Yemen’s seven-day ceasefire looks at the moment like it’s going to last a couple of days at most:
A ceasefire between Yemen’s Houthi group and a Saudi-led alliance was in danger of collapse on Wednesday, each side accusing the other of violating the truce, as peace talks went into a second day in Switzerland.
Brigadier General Ahmed al-Assiri of the Saudi coalition said the Iran-allied Houthis had repeatedly broken the ceasefire supposed to begin at midday on Tuesday and that his forces were responding.
And yes, to answer your next question, the Houthis are also accusing the Saudis of breaking the ceasefire:
The remarks came after a spokesman for Yemeni government forces loyal to former President Ali Abdullah Saleh, an ally of the Houthis, accused the Saudi-led coalition of a “serious escalation by land, sea and air”, according to the Houthi-controlled Saba news agency.
The spokesman, Brigadier General Sharaf Luqman, said strikes from the sea were taking place on the Red Sea port city of Hodaida, ground forces had attacked Taiz city in southwest Yemen and air strikes by the Arab coalition had not stopped.

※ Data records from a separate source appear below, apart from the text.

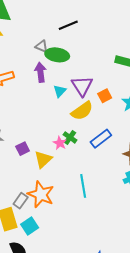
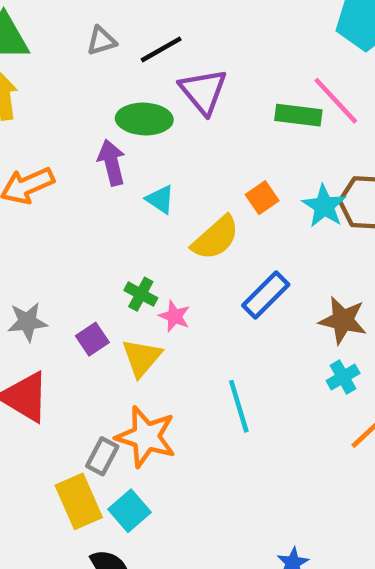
gray triangle: (41, 46) -> (101, 41), moved, turned -32
purple triangle: (82, 86) -> (203, 91), moved
cyan triangle: (60, 91) -> (160, 199), turned -32
green cross: (70, 137) -> (141, 294), moved

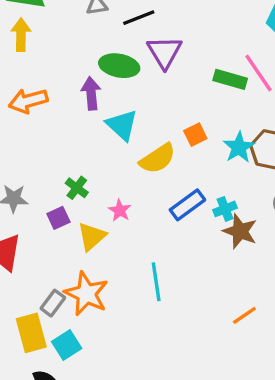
cyan triangle: (160, 199) -> (122, 125), size x1.5
green cross: (141, 294) -> (77, 188), moved
cyan cross: (343, 377) -> (225, 209), moved

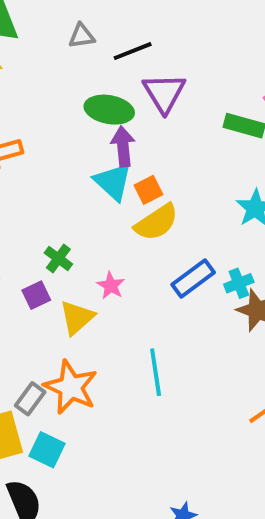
purple arrow: (91, 93) -> (123, 146), moved
orange square: (195, 135) -> (148, 190), moved
cyan square: (67, 345) -> (47, 450), turned -32

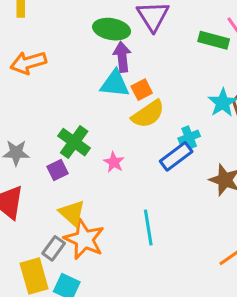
cyan triangle: (113, 182) -> (115, 84), turned -36
green cross: (58, 258) -> (74, 142), size x1.5
cyan cross: (239, 283) -> (189, 137), moved
yellow triangle: (77, 318) -> (72, 213), moved, turned -36

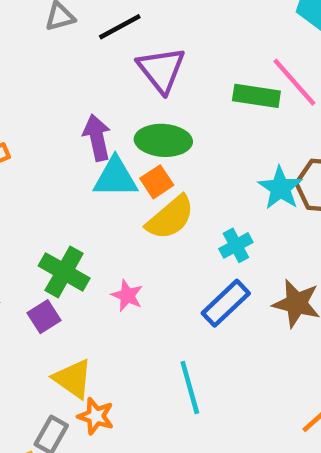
green ellipse: (112, 29) -> (163, 140), moved
purple arrow: (122, 57) -> (97, 138), moved
blue rectangle: (176, 156) -> (226, 303), moved
orange star: (84, 239) -> (96, 416), size x0.6

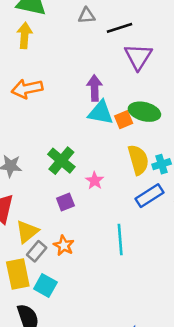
green ellipse: (163, 140) -> (144, 112), moved
yellow semicircle: (170, 218) -> (138, 160), moved, turned -76
purple square: (44, 317) -> (65, 202), moved
yellow triangle: (73, 379) -> (27, 232), moved, turned 35

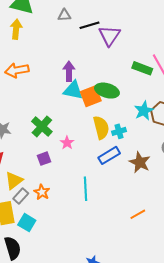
purple triangle: (138, 57) -> (109, 36), moved
orange square: (124, 120) -> (91, 96), size x1.5

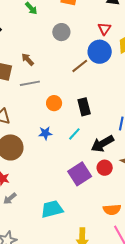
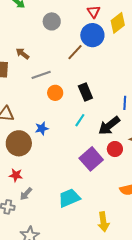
gray line: (30, 83) -> (41, 75), moved
blue star: (45, 133) -> (42, 128), moved

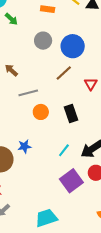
red triangle: (94, 12) -> (91, 84), moved
blue circle: (92, 35) -> (73, 46), moved
cyan line: (80, 120) -> (64, 150), moved

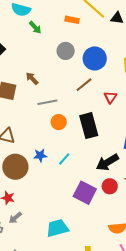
black rectangle: (71, 114) -> (89, 126), size x1.4
cyan line: (64, 150) -> (64, 159), moved
purple square: (71, 181) -> (85, 193), turned -30

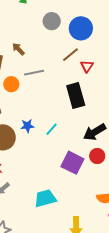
red triangle: (110, 97) -> (87, 66), moved
orange circle: (59, 122) -> (11, 84), moved

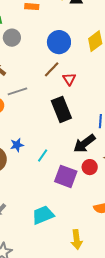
gray circle: (52, 21) -> (12, 38), moved
cyan line: (52, 129) -> (43, 155), moved

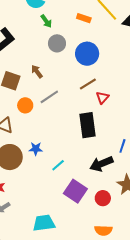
blue circle: (59, 42) -> (87, 54), moved
gray line: (17, 91) -> (49, 97), turned -30
red circle: (90, 167) -> (103, 198), moved

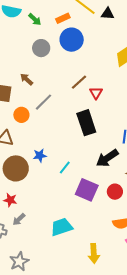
orange rectangle: (84, 18) -> (63, 18), turned -32
green arrow: (46, 21) -> (35, 19), moved
blue circle: (87, 54) -> (72, 40), moved

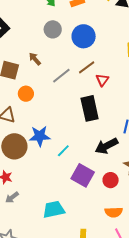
blue circle: (72, 40) -> (84, 36), moved
gray line: (43, 102) -> (61, 76), moved
blue star: (40, 156) -> (40, 136), size x1.5

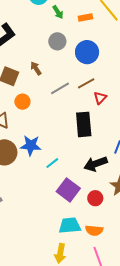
cyan trapezoid: (54, 210) -> (70, 226), moved

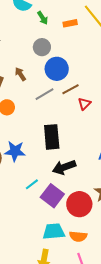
blue circle: (87, 52) -> (57, 69), moved
black rectangle: (84, 124) -> (52, 137), moved
cyan line: (52, 163) -> (32, 184), moved
black arrow: (96, 164) -> (64, 167), moved
red circle: (95, 198) -> (79, 204), size x1.6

Earlier today, pro-Houthi and pro-Hadi forces in the central Yemen Bayda Province had reportedly agreed on a large (~600 people on both sides) prisoner swap, but that’s also apparently been held up. Local tribesmen in Bayda are blocking the roads leading to the exchange site and demanding that the Houthis also release their relatives, whom the Houthis are holding captive for some reason. Meanwhile, talks in Geneva seem to still be going on, though there’s been no signal of any progress, and if the ceasefire fails then it’s anybody’s guess as to whether the talks will continue.